Dataset entries
.....

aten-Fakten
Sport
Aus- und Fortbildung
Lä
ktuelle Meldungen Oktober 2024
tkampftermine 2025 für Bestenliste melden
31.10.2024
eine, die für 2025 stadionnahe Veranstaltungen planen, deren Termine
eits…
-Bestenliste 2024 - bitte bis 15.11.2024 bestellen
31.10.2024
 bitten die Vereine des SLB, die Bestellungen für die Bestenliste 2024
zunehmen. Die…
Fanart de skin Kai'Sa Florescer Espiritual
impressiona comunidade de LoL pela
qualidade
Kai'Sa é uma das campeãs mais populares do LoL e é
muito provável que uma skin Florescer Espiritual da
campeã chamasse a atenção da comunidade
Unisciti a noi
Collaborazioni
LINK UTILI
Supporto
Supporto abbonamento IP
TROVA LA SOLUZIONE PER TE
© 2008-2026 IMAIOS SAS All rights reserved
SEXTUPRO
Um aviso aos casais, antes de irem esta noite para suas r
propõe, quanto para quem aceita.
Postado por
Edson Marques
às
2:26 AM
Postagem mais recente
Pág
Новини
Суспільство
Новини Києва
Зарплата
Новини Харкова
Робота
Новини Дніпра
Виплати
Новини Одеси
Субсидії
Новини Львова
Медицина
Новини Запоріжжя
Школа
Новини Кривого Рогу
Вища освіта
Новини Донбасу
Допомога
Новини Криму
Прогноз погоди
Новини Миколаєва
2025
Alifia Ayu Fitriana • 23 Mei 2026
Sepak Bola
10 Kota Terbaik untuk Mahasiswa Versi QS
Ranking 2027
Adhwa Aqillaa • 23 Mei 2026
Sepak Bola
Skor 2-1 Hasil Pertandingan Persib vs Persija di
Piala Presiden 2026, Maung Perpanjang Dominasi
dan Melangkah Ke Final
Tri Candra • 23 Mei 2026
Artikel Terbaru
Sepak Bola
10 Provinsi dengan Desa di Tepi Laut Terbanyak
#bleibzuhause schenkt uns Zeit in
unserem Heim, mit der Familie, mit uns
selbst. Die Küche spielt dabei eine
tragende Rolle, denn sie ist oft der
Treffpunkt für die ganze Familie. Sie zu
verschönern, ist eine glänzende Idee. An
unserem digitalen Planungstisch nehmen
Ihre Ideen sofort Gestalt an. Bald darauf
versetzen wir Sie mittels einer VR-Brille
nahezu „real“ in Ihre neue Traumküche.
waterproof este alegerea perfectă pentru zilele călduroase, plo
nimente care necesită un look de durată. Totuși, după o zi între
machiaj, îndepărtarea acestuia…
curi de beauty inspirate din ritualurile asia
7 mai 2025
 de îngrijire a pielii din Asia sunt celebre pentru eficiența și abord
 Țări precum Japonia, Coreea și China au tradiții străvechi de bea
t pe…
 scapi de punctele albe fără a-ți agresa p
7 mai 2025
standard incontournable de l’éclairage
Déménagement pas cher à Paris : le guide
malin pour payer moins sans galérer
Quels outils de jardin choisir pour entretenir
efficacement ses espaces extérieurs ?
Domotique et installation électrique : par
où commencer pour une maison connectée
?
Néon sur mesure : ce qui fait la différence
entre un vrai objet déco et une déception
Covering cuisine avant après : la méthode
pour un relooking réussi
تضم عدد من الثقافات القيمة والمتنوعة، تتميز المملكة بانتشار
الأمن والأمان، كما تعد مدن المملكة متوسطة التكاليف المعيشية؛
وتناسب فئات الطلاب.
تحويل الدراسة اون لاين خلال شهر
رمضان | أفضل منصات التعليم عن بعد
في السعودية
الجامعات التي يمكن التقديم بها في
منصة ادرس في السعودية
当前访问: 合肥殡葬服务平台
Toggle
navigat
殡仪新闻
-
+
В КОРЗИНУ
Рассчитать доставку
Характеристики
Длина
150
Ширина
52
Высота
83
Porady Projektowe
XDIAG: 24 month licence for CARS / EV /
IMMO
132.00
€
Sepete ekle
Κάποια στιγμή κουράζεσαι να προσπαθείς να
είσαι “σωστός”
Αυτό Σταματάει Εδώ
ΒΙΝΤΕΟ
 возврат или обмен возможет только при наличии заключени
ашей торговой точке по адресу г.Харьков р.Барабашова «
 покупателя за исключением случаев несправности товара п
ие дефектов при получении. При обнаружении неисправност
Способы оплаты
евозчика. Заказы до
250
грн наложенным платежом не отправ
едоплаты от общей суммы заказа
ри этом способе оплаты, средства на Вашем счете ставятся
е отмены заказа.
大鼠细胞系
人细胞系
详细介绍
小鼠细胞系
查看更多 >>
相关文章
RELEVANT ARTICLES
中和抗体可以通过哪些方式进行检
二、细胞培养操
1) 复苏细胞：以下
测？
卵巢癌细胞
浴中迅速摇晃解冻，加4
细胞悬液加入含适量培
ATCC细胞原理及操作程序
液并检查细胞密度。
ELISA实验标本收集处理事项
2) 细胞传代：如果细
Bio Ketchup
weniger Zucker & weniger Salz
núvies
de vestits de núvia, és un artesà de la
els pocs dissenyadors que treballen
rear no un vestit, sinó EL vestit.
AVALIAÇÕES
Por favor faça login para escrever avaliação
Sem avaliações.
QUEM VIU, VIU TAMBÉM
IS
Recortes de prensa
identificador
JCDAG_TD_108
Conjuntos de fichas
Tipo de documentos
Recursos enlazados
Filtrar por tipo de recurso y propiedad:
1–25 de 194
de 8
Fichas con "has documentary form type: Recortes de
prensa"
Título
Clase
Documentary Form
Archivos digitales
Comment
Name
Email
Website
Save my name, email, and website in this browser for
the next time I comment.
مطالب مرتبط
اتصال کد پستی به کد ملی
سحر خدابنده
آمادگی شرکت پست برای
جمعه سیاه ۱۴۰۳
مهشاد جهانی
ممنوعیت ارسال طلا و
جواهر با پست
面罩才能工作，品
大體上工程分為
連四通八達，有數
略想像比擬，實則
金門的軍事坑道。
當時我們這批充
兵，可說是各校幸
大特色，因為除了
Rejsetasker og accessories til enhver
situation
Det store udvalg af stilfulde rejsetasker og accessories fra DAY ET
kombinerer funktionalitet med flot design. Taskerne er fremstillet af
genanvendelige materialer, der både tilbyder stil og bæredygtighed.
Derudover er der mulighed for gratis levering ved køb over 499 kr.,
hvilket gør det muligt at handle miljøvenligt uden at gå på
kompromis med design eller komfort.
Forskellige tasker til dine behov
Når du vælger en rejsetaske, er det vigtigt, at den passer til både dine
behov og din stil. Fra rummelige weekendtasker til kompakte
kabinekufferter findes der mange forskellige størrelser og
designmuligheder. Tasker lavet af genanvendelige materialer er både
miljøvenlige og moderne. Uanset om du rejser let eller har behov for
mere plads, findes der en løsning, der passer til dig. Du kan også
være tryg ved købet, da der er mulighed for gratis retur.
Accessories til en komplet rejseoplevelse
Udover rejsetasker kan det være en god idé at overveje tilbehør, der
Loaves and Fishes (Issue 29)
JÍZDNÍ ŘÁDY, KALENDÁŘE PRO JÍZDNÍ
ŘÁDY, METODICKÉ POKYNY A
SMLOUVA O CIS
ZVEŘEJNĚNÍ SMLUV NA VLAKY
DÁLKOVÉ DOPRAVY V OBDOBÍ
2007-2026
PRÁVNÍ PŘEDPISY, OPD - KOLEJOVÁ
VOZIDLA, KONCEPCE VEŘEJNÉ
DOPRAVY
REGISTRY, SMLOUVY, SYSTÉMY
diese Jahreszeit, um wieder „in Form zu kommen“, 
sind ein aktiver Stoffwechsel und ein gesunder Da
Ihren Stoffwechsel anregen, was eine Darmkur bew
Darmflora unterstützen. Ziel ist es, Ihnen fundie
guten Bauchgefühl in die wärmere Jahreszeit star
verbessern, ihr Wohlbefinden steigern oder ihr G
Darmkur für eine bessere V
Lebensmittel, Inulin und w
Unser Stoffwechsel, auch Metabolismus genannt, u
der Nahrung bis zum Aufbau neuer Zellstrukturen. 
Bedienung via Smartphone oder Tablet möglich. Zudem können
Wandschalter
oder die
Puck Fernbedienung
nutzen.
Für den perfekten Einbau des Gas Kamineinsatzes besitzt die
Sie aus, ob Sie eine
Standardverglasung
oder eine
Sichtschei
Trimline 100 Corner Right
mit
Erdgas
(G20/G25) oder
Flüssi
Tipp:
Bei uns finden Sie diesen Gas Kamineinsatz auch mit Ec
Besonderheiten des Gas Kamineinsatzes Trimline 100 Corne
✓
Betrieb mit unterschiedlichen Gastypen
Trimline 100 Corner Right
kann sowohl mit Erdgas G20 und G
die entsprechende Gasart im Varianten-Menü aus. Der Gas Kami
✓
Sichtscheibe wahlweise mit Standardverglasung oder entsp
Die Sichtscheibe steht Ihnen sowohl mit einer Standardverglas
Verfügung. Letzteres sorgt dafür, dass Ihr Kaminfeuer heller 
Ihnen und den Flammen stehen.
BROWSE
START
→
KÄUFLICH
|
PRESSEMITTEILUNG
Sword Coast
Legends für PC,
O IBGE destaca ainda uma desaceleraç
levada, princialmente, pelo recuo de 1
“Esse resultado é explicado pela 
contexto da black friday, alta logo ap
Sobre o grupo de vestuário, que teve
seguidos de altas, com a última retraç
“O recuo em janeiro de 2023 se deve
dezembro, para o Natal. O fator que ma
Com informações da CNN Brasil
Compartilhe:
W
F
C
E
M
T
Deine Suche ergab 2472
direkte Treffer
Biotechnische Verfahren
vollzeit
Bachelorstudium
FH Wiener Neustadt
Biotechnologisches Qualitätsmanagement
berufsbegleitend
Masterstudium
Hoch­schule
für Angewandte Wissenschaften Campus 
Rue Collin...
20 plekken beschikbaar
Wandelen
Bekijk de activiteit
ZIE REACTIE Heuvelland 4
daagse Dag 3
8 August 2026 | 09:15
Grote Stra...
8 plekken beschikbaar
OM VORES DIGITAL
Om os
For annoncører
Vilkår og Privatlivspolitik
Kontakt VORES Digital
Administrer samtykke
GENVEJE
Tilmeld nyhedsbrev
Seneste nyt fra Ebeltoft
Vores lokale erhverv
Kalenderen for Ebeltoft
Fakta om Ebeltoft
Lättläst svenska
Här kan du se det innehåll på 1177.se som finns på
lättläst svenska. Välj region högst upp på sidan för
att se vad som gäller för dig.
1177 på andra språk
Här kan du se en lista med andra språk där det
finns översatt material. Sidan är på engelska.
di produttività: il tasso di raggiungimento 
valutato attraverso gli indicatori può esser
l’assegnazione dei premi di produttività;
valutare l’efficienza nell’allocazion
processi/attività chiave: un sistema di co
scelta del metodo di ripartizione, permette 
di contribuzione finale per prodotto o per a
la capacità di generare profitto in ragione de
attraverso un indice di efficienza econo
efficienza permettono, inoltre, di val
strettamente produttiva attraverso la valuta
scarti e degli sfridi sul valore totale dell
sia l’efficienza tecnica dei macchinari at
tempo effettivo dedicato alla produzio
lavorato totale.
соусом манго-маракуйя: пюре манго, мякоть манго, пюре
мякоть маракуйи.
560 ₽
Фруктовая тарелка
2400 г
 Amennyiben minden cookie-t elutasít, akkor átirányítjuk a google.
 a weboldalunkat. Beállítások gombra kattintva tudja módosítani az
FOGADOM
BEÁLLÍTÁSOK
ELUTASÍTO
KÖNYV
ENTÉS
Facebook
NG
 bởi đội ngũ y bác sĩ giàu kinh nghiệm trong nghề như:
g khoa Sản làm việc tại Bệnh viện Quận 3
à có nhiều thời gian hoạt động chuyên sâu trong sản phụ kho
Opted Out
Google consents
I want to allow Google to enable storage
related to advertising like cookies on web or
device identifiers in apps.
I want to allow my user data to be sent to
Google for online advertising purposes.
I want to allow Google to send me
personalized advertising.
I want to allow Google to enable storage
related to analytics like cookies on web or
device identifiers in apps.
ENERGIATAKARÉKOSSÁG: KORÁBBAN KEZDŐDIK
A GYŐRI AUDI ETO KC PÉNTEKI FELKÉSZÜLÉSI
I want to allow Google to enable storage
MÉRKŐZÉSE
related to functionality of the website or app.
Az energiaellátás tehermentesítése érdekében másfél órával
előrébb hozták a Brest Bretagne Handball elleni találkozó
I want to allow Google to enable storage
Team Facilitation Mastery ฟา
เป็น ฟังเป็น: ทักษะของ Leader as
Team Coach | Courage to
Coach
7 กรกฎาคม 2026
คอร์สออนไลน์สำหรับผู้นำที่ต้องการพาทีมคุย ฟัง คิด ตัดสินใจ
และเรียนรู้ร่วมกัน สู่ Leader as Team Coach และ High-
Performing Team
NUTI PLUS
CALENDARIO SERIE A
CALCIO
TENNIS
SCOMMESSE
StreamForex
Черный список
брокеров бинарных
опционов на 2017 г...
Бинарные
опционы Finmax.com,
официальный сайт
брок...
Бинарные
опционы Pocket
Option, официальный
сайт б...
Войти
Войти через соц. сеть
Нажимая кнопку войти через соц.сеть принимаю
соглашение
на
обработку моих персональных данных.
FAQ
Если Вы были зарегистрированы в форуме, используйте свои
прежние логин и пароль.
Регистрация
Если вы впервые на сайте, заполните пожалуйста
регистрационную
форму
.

.....

■ What is being asked:
From the first line above through the line that contains "Прогноз погоди", quote each line exactly. Output nothing more.

■ Completed exercise:
aten-Fakten
Sport
Aus- und Fortbildung
Lä
ktuelle Meldungen Oktober 2024
tkampftermine 2025 für Bestenliste melden
31.10.2024
eine, die für 2025 stadionnahe Veranstaltungen planen, deren Termine
eits…
-Bestenliste 2024 - bitte bis 15.11.2024 bestellen
31.10.2024
 bitten die Vereine des SLB, die Bestellungen für die Bestenliste 2024
zunehmen. Die…
Fanart de skin Kai'Sa Florescer Espiritual
impressiona comunidade de LoL pela
qualidade
Kai'Sa é uma das campeãs mais populares do LoL e é
muito provável que uma skin Florescer Espiritual da
campeã chamasse a atenção da comunidade
Unisciti a noi
Collaborazioni
LINK UTILI
Supporto
Supporto abbonamento IP
TROVA LA SOLUZIONE PER TE
© 2008-2026 IMAIOS SAS All rights reserved
SEXTUPRO
Um aviso aos casais, antes de irem esta noite para suas r
propõe, quanto para quem aceita.
Postado por
Edson Marques
às
2:26 AM
Postagem mais recente
Pág
Новини
Суспільство
Новини Києва
Зарплата
Новини Харкова
Робота
Новини Дніпра
Виплати
Новини Одеси
Субсидії
Новини Львова
Медицина
Новини Запоріжжя
Школа
Новини Кривого Рогу
Вища освіта
Новини Донбасу
Допомога
Новини Криму
Прогноз погоди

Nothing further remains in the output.